Welch: State tax proposals will punish workers, businesses

A range of proposed tax legislation piles costs on families, rather than looking for spending cuts.

By Todd Welch / Herald Columnist

As the Democrat-controlled Washington state Legislature barrels into 2025, Olympia is once again reaching deeper into the pockets of working families. Rather than address a $12 billion budget shortfall through spending restraint, lawmakers have chosen the easy — but — painful path: more taxes, fees, and costs for everyday people.

Our state budget has grown more than 50 percent faster in the past decade than the population and inflation. Now that the bills are coming due, the Legislature’s solution is to raise taxes across the board, hitting families, small businesses, and local communities — Everett included — where it hurts.

Cost of living, up, up and away: One of the new taxes imposes a 10-cent refundable fee on every beverage bottle: milk, soda, and water. For families who regularly stock their fridges, this could mean an extra $20 to $50 per year. For those living paycheck to paycheck, that’s not pocket change; that’s dinner, diapers, or gas.

Meanwhile, the price of a Discovery Pass — our ticket to state parks — is jumping by 50 percent, making affordable outdoor recreation harder to access. A new tax on concert and sporting event tickets will push even the occasional night out further out of reach, choking the businesses that depend on those crowds.

Small businesses, squeezed from all sides: New payroll taxes and a higher business and occupation (B&O) tax threaten to undermine Washington’s job creators. We’ve seen this story before in Seattle, where small businesses either shut down or moved out to Bellevue and Redmond. Now, the whole state is in the crosshairs.

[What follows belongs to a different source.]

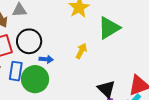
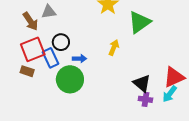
black circle: (29, 41) -> (61, 42), size x0.7
blue rectangle: (16, 71) -> (51, 58), moved, turned -30

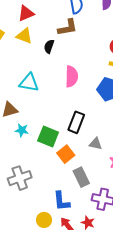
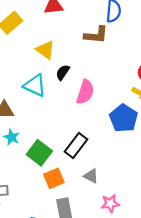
yellow triangle: (24, 36) -> (45, 50), moved
black semicircle: (49, 46) -> (63, 72), moved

House Bill 1213reneges on earlier promises by forcing businesses with fewer than 50 employees to comply with the Family and Medical Leave Act, an unfunded mandate that could shutter Main Street icons like Everett’s cafes, salons and corner shops.

Senate Bill 5292 worsens the blow by raising the Family and Medical Leave payroll tax cap to 2 percent, despite the program needing a $200 million bailout. A 50 percent increase in liquor license fees will make it harder for restaurants and event businesses to survive, let alone grow.

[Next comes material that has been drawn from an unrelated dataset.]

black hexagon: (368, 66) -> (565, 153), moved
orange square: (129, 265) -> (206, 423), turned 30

Everyday life, taxed to the core: Recreation, safety and health are also on the chopping block. Hunting and fishing license fees are set to rise steeply, pushing out rural families who rely on these traditions for sport and sustenance. An 11 percent tax on firearms and ammunition targets law-abiding citizens while driving sales to Idaho.

A new tax on cellphones and smartwatches punishes low-income families who rely on these devices for work and emergencies. And perhaps most outrageously, a prescription drug tax threatens to increase health care costs, potentially forcing vulnerable residents to skip essential medication.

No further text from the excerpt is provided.